Americans got twice as many robocalls this year than in 2018, and the industry is still growing, according to a new study released this week.
"The reason that it's increasing so rapidly is that this is a profitable industry for the scamsters and the fraudsters," Kush Parikh, the CEO of Hiya, a company that develops tools to detect caller identity and protect people from being scammed, told The Hill. "It's a $9 billion industry and growing."
According to Hiya's new report, 54.6 billion robocalls were placed from January through November of this year, up 108% from last year. Meanwhile, the calls went up 46% from 2017 to 2018.
The average American receives 14 robocalls and spam calls, a month in 2019, many that are intended to steal customers' personal income, the report revealed.
The company said it calculated the growth by analyzing spam calls among its users, combined with data from national carriers.
Lawmakers and federal officials are working on legislation to tackle the problem, including the Pallone-Thune Telephone Robocall Abuse Criminal Enforcement and Deterrence (TRACED) Act, named after its sponsors in the House and Senate, Rep. Frank Pallone Jr., D-N.J., and Sen.
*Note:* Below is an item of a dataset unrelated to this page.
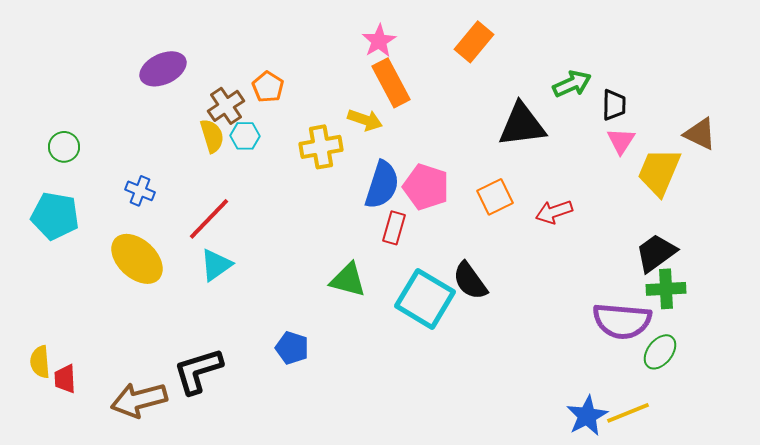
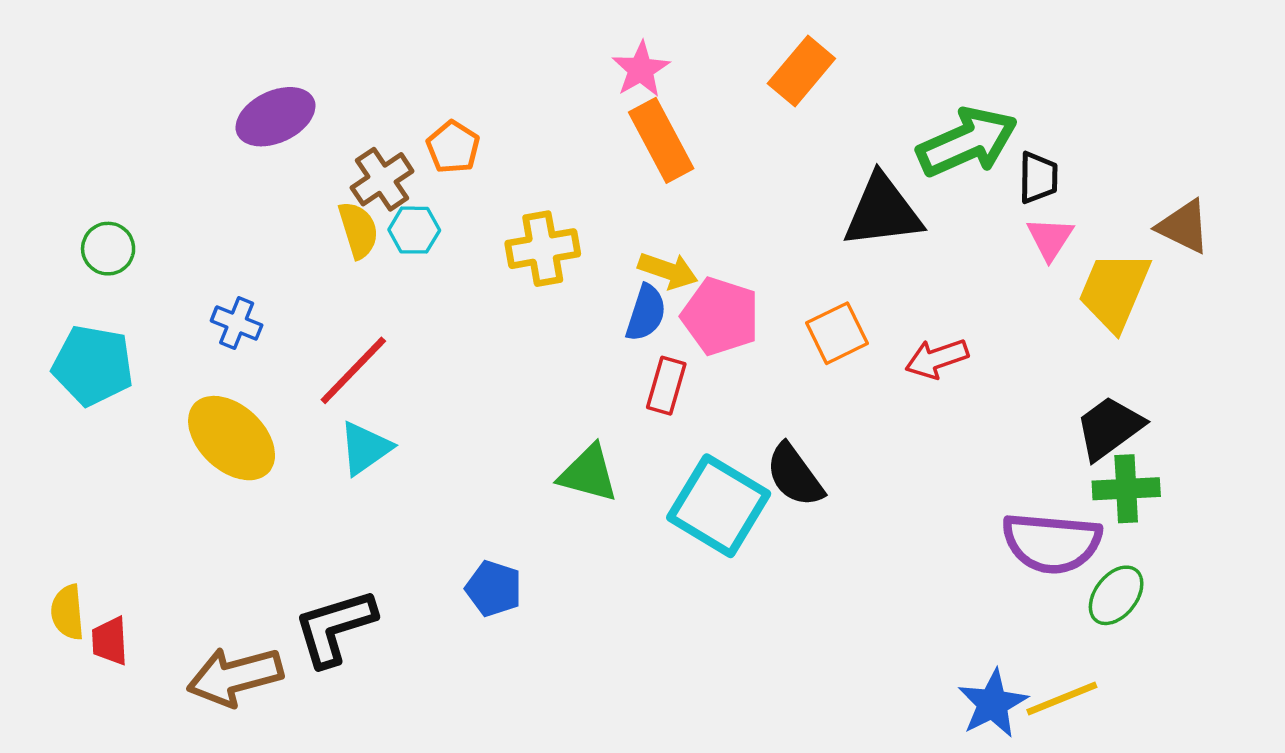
green arrow: (572, 84) -> (967, 142), size x1.5
yellow arrow: (365, 120) -> (668, 271), moved
blue semicircle: (382, 185) -> (646, 313), size x0.7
John Thune, R-S.D.
The legislation will require phone companies to block robocalls without charging consumers more money, and to require U.S. carriers to be sure calls are coming from real numbers, but Parikh said that will not be enough, as spam callers are improving their methods.
The Federal Communications Commission also voted this summer to allow phone carriers to block suspicious calls by default, and last month, attorneys general from 50 states and Washington, D.C., joined with phone company executives while announcing an effort to fight back against robocalls.